Nengsih Titin Agustin, Bertrand Frédéric, Maumy-Bertrand Myriam, Meyer Nicolas
IRMA, CNRS UMR 7501, Université de Strasbourg, 67084 Strasbourg, Cedex, France.
iCUBE, CNRS UMR 7357, Université de Strasbourg, 67400 Strasbourg, France.
Stat Appl Genet Mol Biol. 2019 Nov 6;18(6):/j/sagmb.2019.18.issue-6/sagmb-2018-0059/sagmb-2018-0059.xml. doi: 10.1515/sagmb-2018-0059.
Partial least squares regression - or PLS regression - is a multivariate method in which the model parameters are estimated using either the SIMPLS or NIPALS algorithm. PLS regression has been extensively used in applied research because of its effectiveness in analyzing relationships between an outcome and one or several components. Note that the NIPALS algorithm can provide estimates parameters on incomplete data. The selection of the number of components used to build a representative model in PLS regression is a central issue. However, how to deal with missing data when using PLS regression remains a matter of debate. Several approaches have been proposed in the literature, including the Q2 criterion, and the AIC and BIC criteria. Here we study the behavior of the NIPALS algorithm when used to fit a PLS regression for various proportions of missing data and different types of missingness. We compare criteria to select the number of components for a PLS regression on incomplete data set and on imputed data set using three imputation methods: multiple imputation by chained equations, k-nearest neighbour imputation, and singular value decomposition imputation. We tested various criteria with different proportions of missing data (ranging from 5% to 50%) under different missingness assumptions. Q2-leave-one-out component selection methods gave more reliable results than AIC and BIC-based ones.

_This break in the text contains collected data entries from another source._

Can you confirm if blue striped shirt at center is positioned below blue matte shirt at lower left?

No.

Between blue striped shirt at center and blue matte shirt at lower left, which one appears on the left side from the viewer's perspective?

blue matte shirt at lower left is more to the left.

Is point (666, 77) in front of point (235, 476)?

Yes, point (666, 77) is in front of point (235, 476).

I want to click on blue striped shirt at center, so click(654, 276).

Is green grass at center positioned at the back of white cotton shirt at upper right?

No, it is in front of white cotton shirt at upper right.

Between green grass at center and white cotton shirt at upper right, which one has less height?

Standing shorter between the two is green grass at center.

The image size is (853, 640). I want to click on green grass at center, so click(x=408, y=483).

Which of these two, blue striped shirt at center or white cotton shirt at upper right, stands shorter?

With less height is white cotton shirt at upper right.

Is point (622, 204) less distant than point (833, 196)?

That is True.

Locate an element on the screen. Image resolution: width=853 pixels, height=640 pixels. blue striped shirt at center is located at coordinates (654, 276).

偏最小二乘回归(PLS回归)是一种多元方法,其中模型参数使用SIMPLS或NIPALS算法进行估计。PLS回归因其在分析结果与一个或多个成分之间关系方面的有效性而在应用研究中得到广泛应用。请注意,NIPALS算法可以在不完整数据上提供参数估计。在PLS回归中选择用于构建代表性模型的成分数量是一个核心问题。然而,在使用PLS回归时如何处理缺失数据仍然存在争议。文献中已经提出了几种方法,包括Q2准则、AIC和BIC准则。在这里,我们研究了NIPALS算法在用于拟合具有不同比例缺失数据和不同类型缺失情况的PLS回归时的行为。我们比较了在不完整数据集和使用三种插补方法(链式方程多重插补、k近邻插补和奇异值分解插补)的插补数据集上选择PLS回归成分数量的准则。我们在不同缺失假设下测试了具有不同比例缺失数据(从5%到50%)的各种准则。Q2留一法成分选择方法比基于AIC和BIC的方法给出了更可靠的结果。